Mountain pass in Afghanistan

The Hajigak Pass (حاجیگک hajji gak 'little pilgrim') is a mountain pass of Afghanistan. It is situated at a height of 3700 m above sea-level in the northern part of Maidan Wardak province, connecting it with Bamyan province to the northwest. It is one of the two main routes from Kabul to Bamyan in Hazarajat, leading across the Koh-i-Baba range.

==Climate==
The climate in this area is classified as a subarctic (Dsc) in the Köppen climate classification system. Avalanches, heavy snowfalls and landslides can occur anytime and can sometimes block some sections of the road, being extremely dangerous due to frequent patches of ice.

Climate data for Hajigak Pass
| Month | Jan | Feb | Mar | Apr | May | Jun | Jul | Aug | Sep | Oct | Nov | Dec | Year |
| Daily mean °C (°F) | −10.6 (12.9) | −11.1 (12.0) | −5.0 (23.0) | 0.8 (33.4) | 5.6 (42.1) | 10.6 (51.1) | 12.4 (54.3) | 11.4 (52.5) | 7.6 (45.7) | 1.8 (35.2) | −4.3 (24.3) | −7.4 (18.7) | 1.0 (33.8) |
| Average precipitation mm (inches) | 43.4 (1.71) | 92.4 (3.64) | 83.9 (3.30) | 79.1 (3.11) | 54.2 (2.13) | 30.7 (1.21) | 15.1 (0.59) | 30.5 (1.20) | 24.0 (0.94) | 36.5 (1.44) | 28.9 (1.14) | 16.7 (0.66) | 535.4 (21.07) |
| Average relative humidity (%) | 72 | 79 | 79 | 58 | 45 | 33 | 29 | 31 | 28 | 33 | 52 | 58 | 50 |
Source 1: ClimateCharts,
Source 2: World Weather Online (Humidity)

==Routes==
The two main routes from Kabul to Bamyan are from the south via Maidan Wardak and the Hajigak Pass, and from the north via Parwan and the Shibar Pass.
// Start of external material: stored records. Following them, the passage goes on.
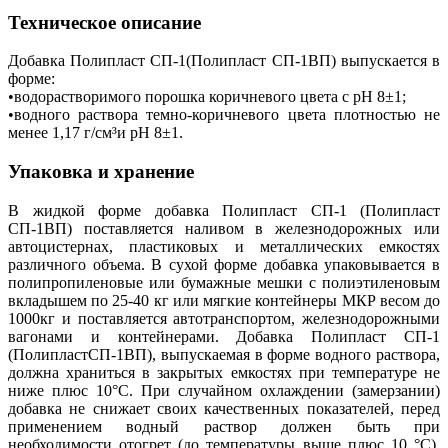
Техническое описание
Добавка Полипласт СП-1(Полипласт СП-1ВП) выпускается в
форме:
•водорастворимого порошка коричневого цвета с рН 8±1;
•водного раствора темно-коричневого цвета плотностью не
менее 1,17 г/см³и рН 8±1.
Упаковка и хранение
В жидкой форме добавка Полипласт СП-1 (Полипласт
СП-1ВП) поставляется наливом в железнодорожных или
автоцистернах, пластиковых и металлических емкостях
различного объема. В сухой форме добавка упаковывается в
полипропиленовые или бумажные мешки с полиэтиленовым
вкладышем по 25-40 кг или мягкие контейнеры МКР весом до
1000кг и поставляется автотранспортом, железнодорожными
вагонами и контейнерами. Добавка Полипласт СП-1
(ПолипластСП-1ВП), выпускаемая в форме водного раствора,
должна храниться в закрытых емкостях при температуре не
ниже плюс 10°С. При случайном охлаждении (замерзании)
добавка не снижает своих качественных показателей, перед
применением водный раствор должен быть при
необходимости отогрет (до температуры выше плюс 10 °С),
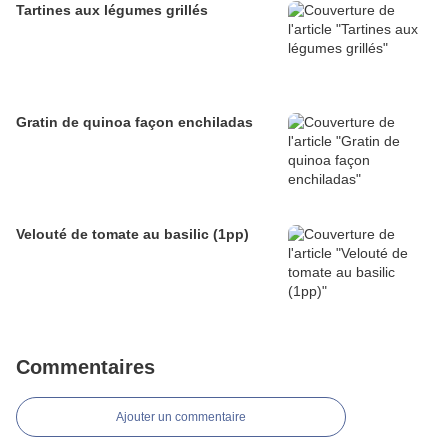
Tartines aux légumes grillés
Gratin de quinoa façon enchiladas
Velouté de tomate au basilic (1pp)
Commentaires
Ajouter un commentaire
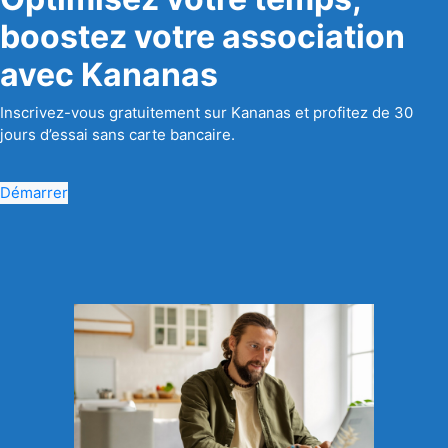
boostez votre association
avec Kananas
Inscrivez-vous gratuitement sur Kananas et profitez de 30
jours d’essai sans carte bancaire.
Démarrer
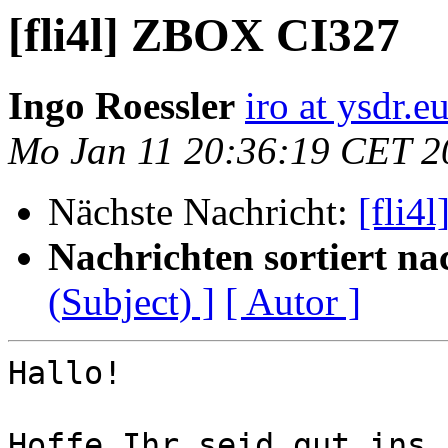
[fli4l] ZBOX CI327
Ingo Roessler
iro at ysdr.e
Mo Jan 11 20:36:19 CET 2
Nächste Nachricht:
[fli4
Nachrichten sortiert na
(Subject) ]
[ Autor ]
Hallo!

Hoffe Ihr seid gut ins 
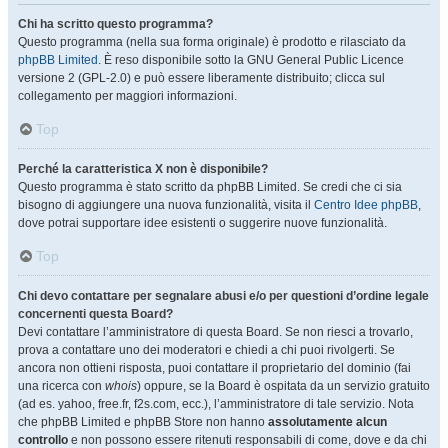
Chi ha scritto questo programma?
Questo programma (nella sua forma originale) è prodotto e rilasciato da
phpBB Limited
. È reso disponibile sotto la GNU General Public Licence
versione 2 (GPL-2.0) e può essere liberamente distribuito; clicca sul
collegamento per maggiori informazioni.
Top
Perché la caratteristica X non è disponibile?
Questo programma è stato scritto da phpBB Limited. Se credi che ci sia
bisogno di aggiungere una nuova funzionalità, visita il
Centro Idee phpBB
,
dove potrai supportare idee esistenti o suggerire nuove funzionalità.
Top
Chi devo contattare per segnalare abusi e/o per questioni d’ordine legale
concernenti questa Board?
Devi contattare l’amministratore di questa Board. Se non riesci a trovarlo,
prova a contattare uno dei moderatori e chiedi a chi puoi rivolgerti. Se
ancora non ottieni risposta, puoi contattare il proprietario del dominio (fai
una ricerca con
whois
) oppure, se la Board è ospitata da un servizio gratuito
(ad es. yahoo, free.fr, f2s.com, ecc.), l’amministratore di tale servizio. Nota
che phpBB Limited e phpBB Store non hanno
assolutamente alcun
controllo
e non possono essere ritenuti responsabili di come, dove e da chi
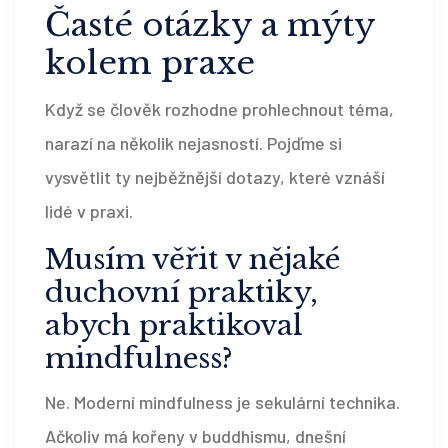
Časté otázky a mýty
kolem praxe
Když se člověk rozhodne prohlechnout téma,
narazí na několik nejasností. Pojďme si
vysvětlit ty nejběžnější dotazy, které vznáší
lidé v praxi.
Musím věřit v nějaké
duchovní praktiky,
abych praktikoval
mindfulness?
Ne. Moderní mindfulness je sekulární technika.
Ačkoliv má kořeny v buddhismu, dnešní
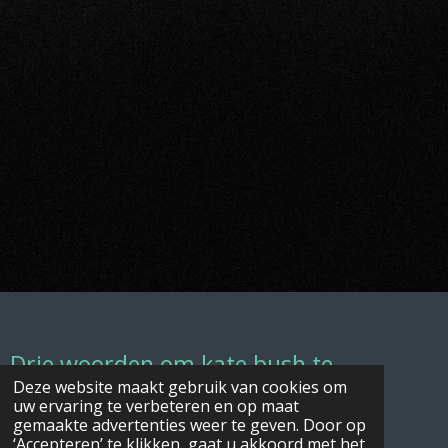
Drie woorden om kate bush te
omschrijven
Deze website maakt gebruik van cookies om
uw ervaring te verbeteren en op maat
gemaakte advertenties weer te geven. Door op
Als ik Kate Bush in drie woorden zou moeten
‘Accepteren’ te klikken, gaat u akkoord met het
The journey via the Shibar Pass is approximately 6 and half hours long covering around 237 km long. The Shibar pass is still preferred over the Hajigak pass on safety grounds, because in the harsh climate of the area the Hajigak remain covered with snow during most of the year.

The Hajigak route leaves Kabul from Kote Sangi, about 1 km west of Kabul University, and follows the paved highway to Ghazni west and then south into Maidan Wardak province. There the route leaves the Ghazni highway, turning right to head west through Maidan Shar, the capital of Maidan Wardak province. It continues through Jalrez, Sarchashman, Sia Sang, and Duz Qol, before crossing the Unai Pass to Gardan Diwal, where the route again turns to the right to head north, and finally start the climb to the Hajigak Pass proper.

There are numerous villages in this sparsely populated, rugged area. The greenness of the trees and the clearness of the air in the valleys greet tourists who travel to Bamyan. In the fall and spring large camel caravans add their particular color and excitement to the scene.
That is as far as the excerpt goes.